Digitalização do acervo da FMRB fortalece a preservação da memória nacional
Em um país que tem enfrentado perdas irreparáveis em seu patrimônio cultural, seja por incêndios, enchentes ou pela negligência com acervos históricos, a digitalização surge como uma medida estratégica, urgente e necessária.
Nesse cenário, a Fundação da Memória Republicana Brasileira (FMRB) desponta como uma aliada fundamental na preservação da história recente do Brasil, especialmente no que diz respeito ao período da redemocratização, iniciado em 1985 com a eleição indireta de Tancredo Neves e José Sarney. Hoje, todo o acervo da Fundação já está digitalizado, o que representa um marco importante na garantia de acesso, segurança e permanência desses registros históricos.
Detentora do único acervo presidencial localizado no Nordeste, a FMRB resguarda um conjunto vasto e diverso, que transita entre o museológico, bibliográfico, audiovisual e documental. São mais de 1 milhão de documentos — entre agendas, cartas, acordos diplomáticos, despachos, memorandos e relatórios —, 50 mil fotografias, 800 vídeos e uma biblioteca com mais de 24 mil livros, incluindo mais de 3 mil obras raras. Um processo contínuo, considerando que o acervo permanece em constante atualização.
Desde 2021, a Fundação tem investido fortemente na digitalização desse patrimônio. Já são mais de 2,7 milhões de imagens digitalizadas, além de milhares de documentos históricos preservados nos arquivos da instituição. Somam-se a esse esforço as 3.668 obras raras já digitalizadas e também protegidas fisicamente na Biblioteca Padre Antônio Vieira. O resultado é um conjunto de alto valor histórico, agora mais seguro diante dos riscos do tempo e, acima de tudo, acessível às futuras gerações.

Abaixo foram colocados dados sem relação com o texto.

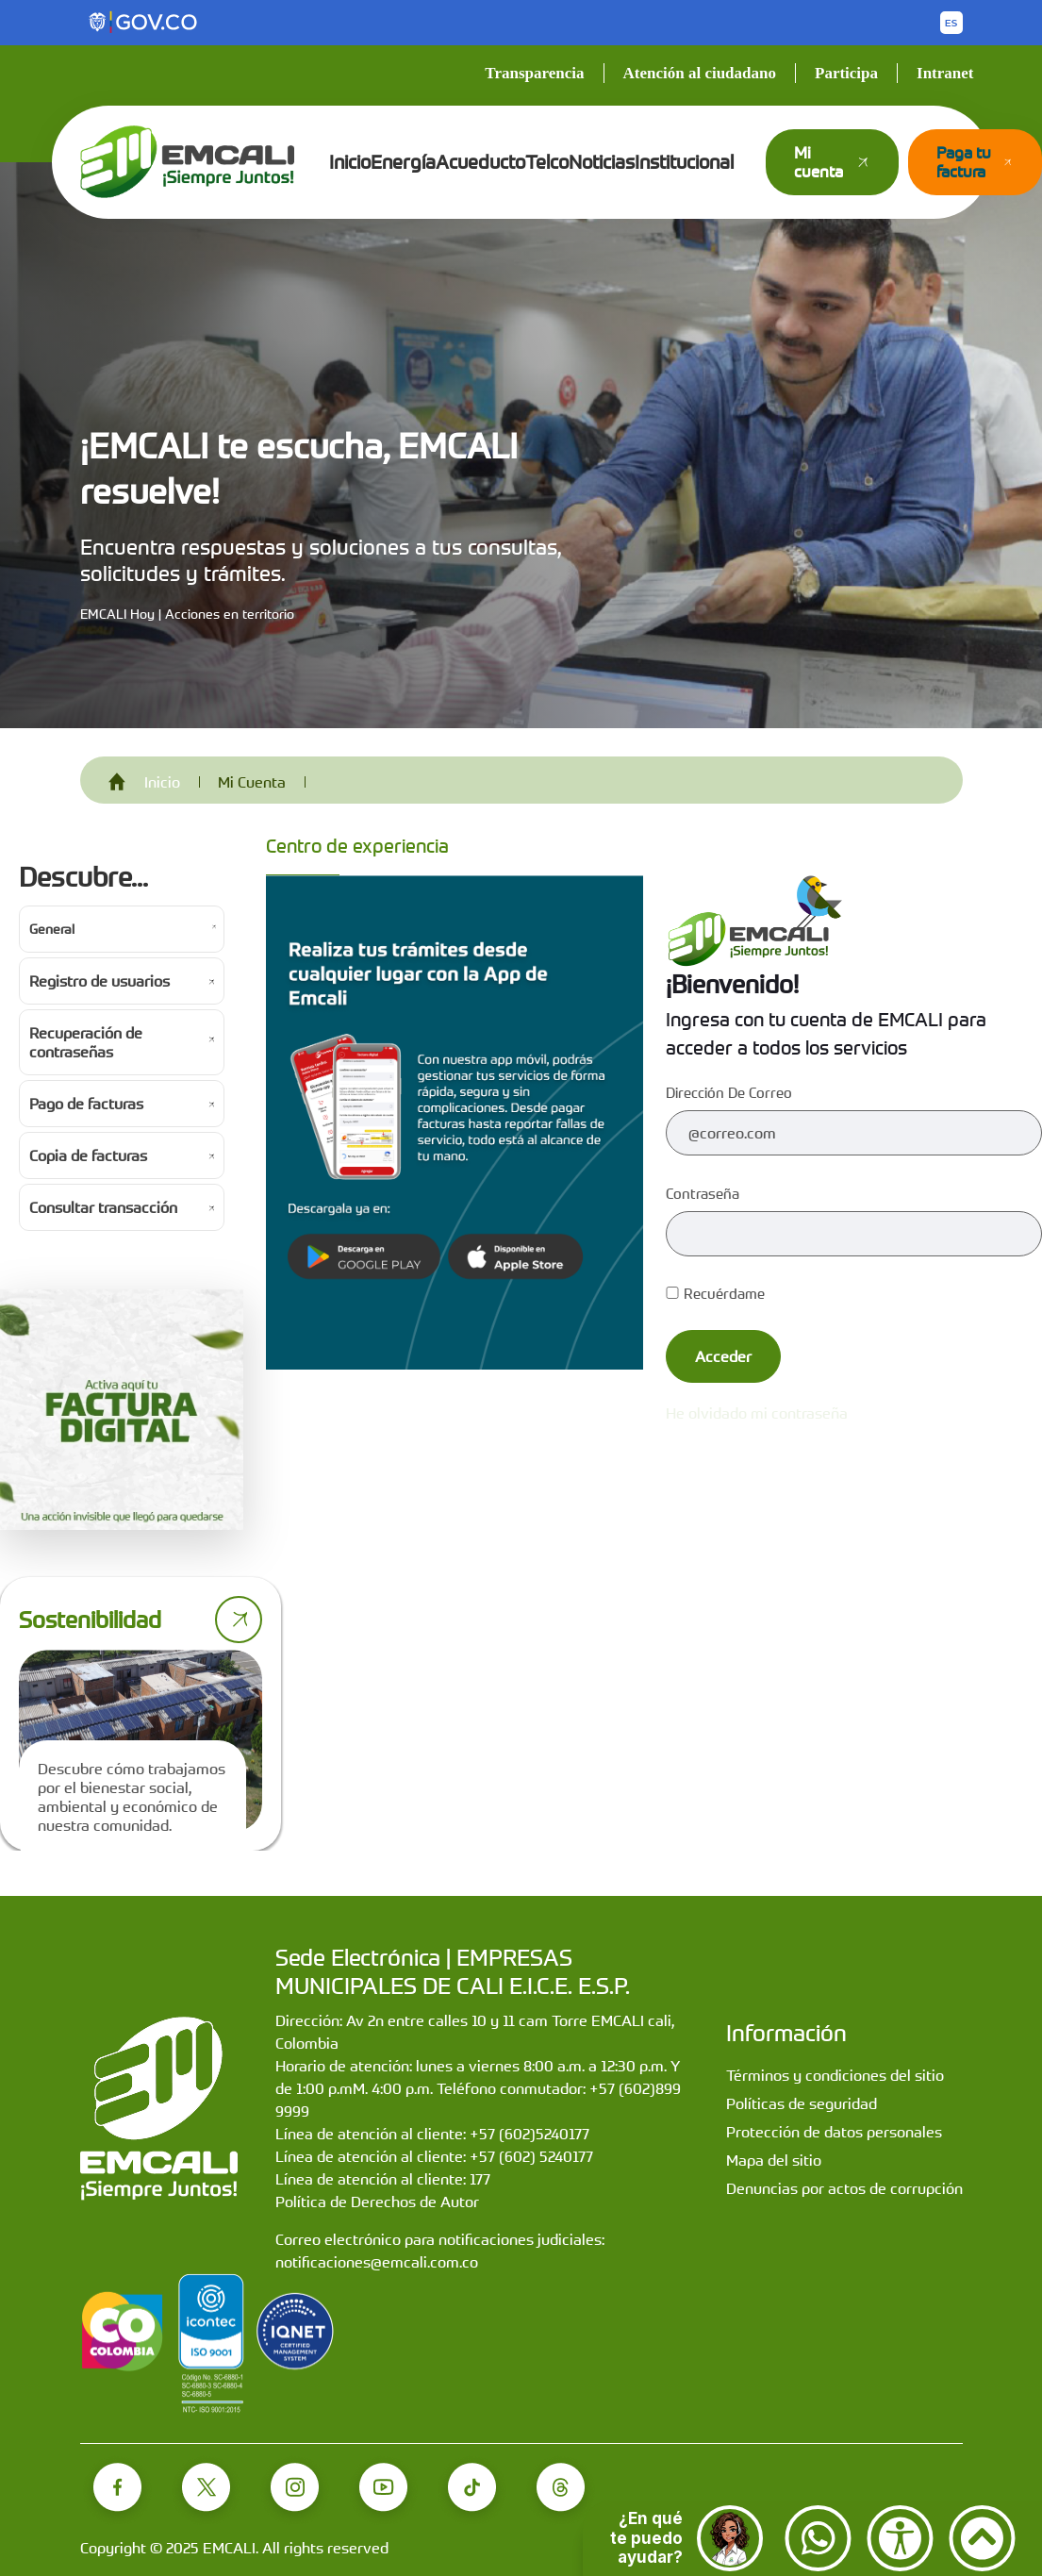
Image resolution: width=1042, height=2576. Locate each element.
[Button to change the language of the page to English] (951, 22)
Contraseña (702, 1193)
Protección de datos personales (834, 2131)
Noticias (602, 162)
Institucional (684, 162)
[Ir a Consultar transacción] (121, 1207)
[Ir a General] (121, 929)
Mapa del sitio (773, 2160)
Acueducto (480, 162)
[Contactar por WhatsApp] (818, 2538)
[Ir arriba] (982, 2538)
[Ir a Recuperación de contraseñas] (121, 1042)
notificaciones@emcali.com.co (376, 2261)
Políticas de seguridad (801, 2103)
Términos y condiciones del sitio (835, 2075)
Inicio (350, 162)
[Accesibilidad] (900, 2538)
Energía (403, 162)
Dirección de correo (729, 1092)
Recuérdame (715, 1293)
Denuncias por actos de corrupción (844, 2188)
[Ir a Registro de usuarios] (121, 981)
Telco (547, 162)
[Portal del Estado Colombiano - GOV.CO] (144, 22)
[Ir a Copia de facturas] (121, 1155)
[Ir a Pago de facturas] (121, 1103)
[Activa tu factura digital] (121, 1410)
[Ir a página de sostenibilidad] (238, 1619)
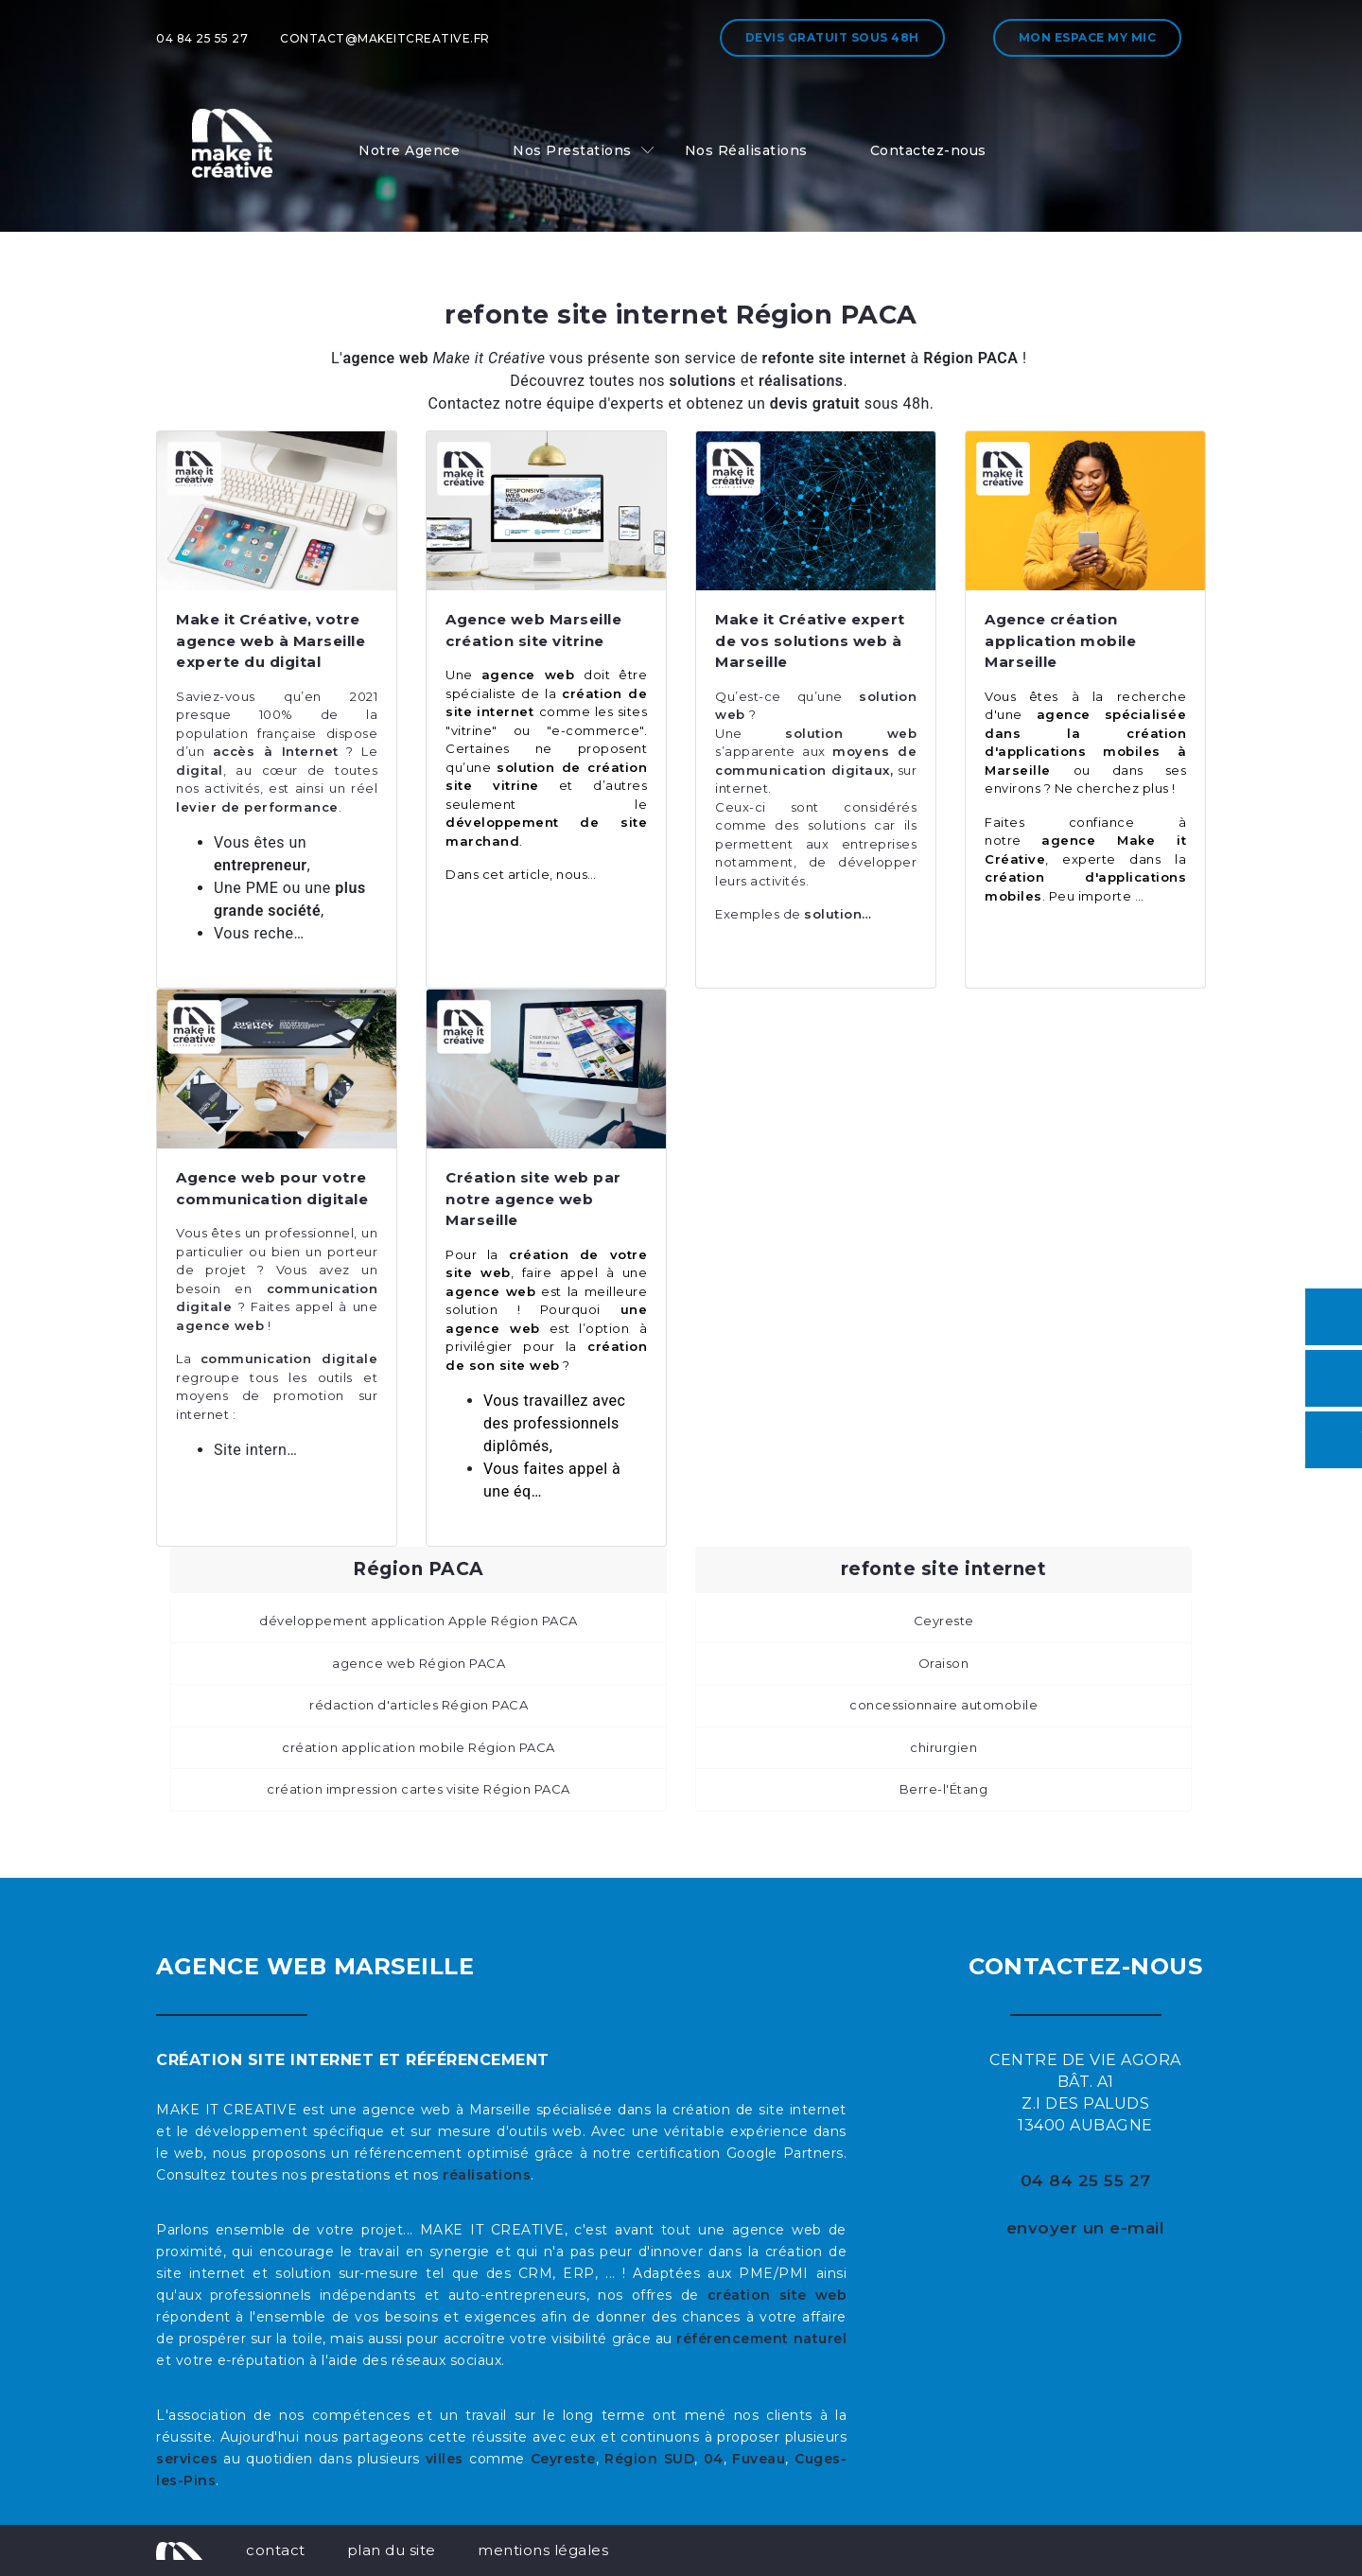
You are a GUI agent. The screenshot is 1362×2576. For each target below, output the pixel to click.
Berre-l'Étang (943, 1788)
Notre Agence (409, 150)
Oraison (943, 1663)
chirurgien (943, 1747)
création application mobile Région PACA (418, 1747)
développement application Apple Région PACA (418, 1620)
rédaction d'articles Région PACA (418, 1704)
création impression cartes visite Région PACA (418, 1788)
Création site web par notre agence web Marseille (533, 1198)
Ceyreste (944, 1620)
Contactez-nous (928, 150)
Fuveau (758, 2458)
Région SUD (649, 2458)
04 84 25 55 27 (202, 38)
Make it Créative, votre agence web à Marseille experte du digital (270, 640)
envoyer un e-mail (1085, 2227)
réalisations (487, 2174)
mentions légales (543, 2550)
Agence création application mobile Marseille (1060, 640)
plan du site (391, 2550)
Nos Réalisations (746, 150)
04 (714, 2458)
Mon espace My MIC (1088, 37)
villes (444, 2458)
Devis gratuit (832, 37)
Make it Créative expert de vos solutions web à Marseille (810, 640)
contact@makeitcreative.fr (385, 38)
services (187, 2458)
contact (276, 2550)
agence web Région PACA (418, 1663)
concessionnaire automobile (943, 1704)
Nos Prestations (572, 150)
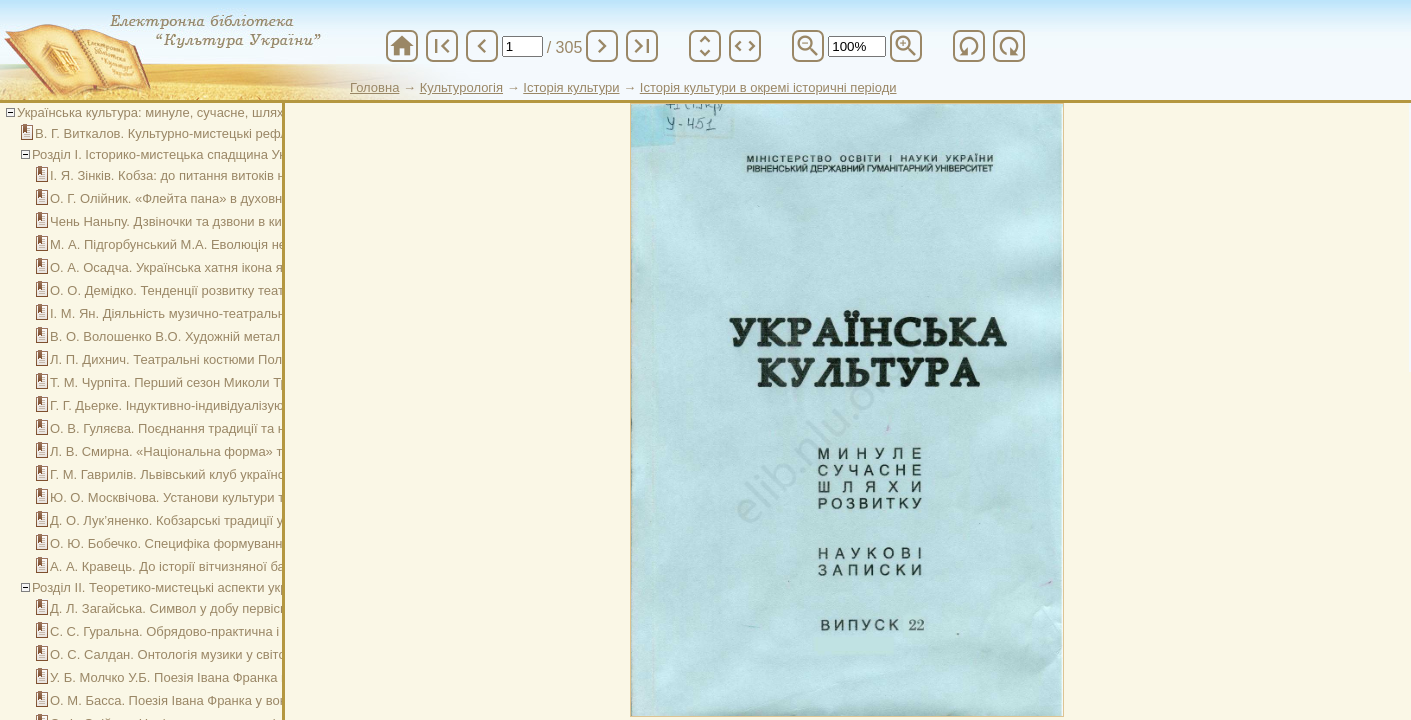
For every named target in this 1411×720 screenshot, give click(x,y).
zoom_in (906, 46)
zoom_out (808, 46)
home (402, 46)
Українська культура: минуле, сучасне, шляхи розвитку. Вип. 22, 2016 (225, 112)
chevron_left (482, 46)
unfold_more (705, 46)
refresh (969, 46)
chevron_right (602, 46)
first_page (442, 46)
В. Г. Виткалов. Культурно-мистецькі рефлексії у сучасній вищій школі (244, 133)
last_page (642, 46)
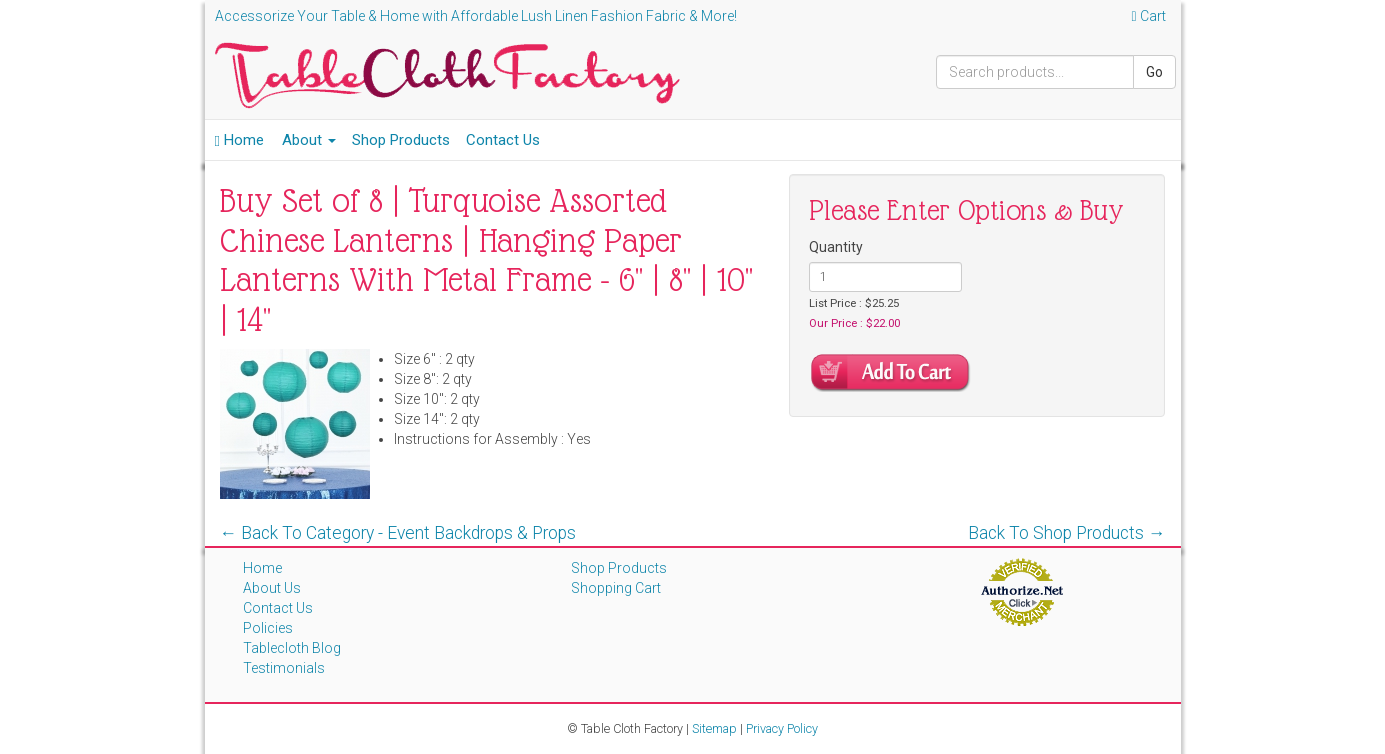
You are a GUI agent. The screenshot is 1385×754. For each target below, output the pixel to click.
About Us (272, 588)
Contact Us (503, 140)
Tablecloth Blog (292, 648)
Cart (1148, 16)
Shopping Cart (616, 588)
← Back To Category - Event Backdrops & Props (398, 533)
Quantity (836, 247)
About (309, 140)
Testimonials (284, 668)
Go (1154, 72)
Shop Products (401, 140)
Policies (268, 628)
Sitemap (714, 728)
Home (239, 140)
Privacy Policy (782, 728)
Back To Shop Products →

A nova diretriz do Plano Nacional Setorial de Museus (PNSM) 2025–2035, lançado pelo Instituto Brasileiro de Museus (Ibram), reforça a importância da preservação digital como um dos eixos estruturantes da política museológica para a próxima década, dado que se apresenta em plena sintonia com o trabalho que a FMRB já vem realizando. A diretriz 2.9 orienta a criação e regulamentação de procedimentos para a salvaguarda, preservação e difusão de acervos nato-digitais e digitalizados, além de incentivar o uso de tecnologias da informação e comunicação em museus, pontos de memória e redes museológicas. Ao antecipar-se às metas do plano, a FMRB reafirma seu compromisso com a memória democrática e se consolida como referência nacional na transformação do patrimônio histórico em memória digital acessível.
Ao investir em tecnologia e inovação, a Fundação não apenas preserva documentos e obras raras: reafirma seu compromisso com a democracia, com o direito à memória e com o acesso público à história da redemocratização do Brasil.
Diante da fragilidade estrutural de muitos acervos e espaços de memória no país, e dos riscos crescentes ao patrimônio histórico, esse trabalho representa uma forma de resistência por meio da memória digital, que conecta passado, presente e futuro.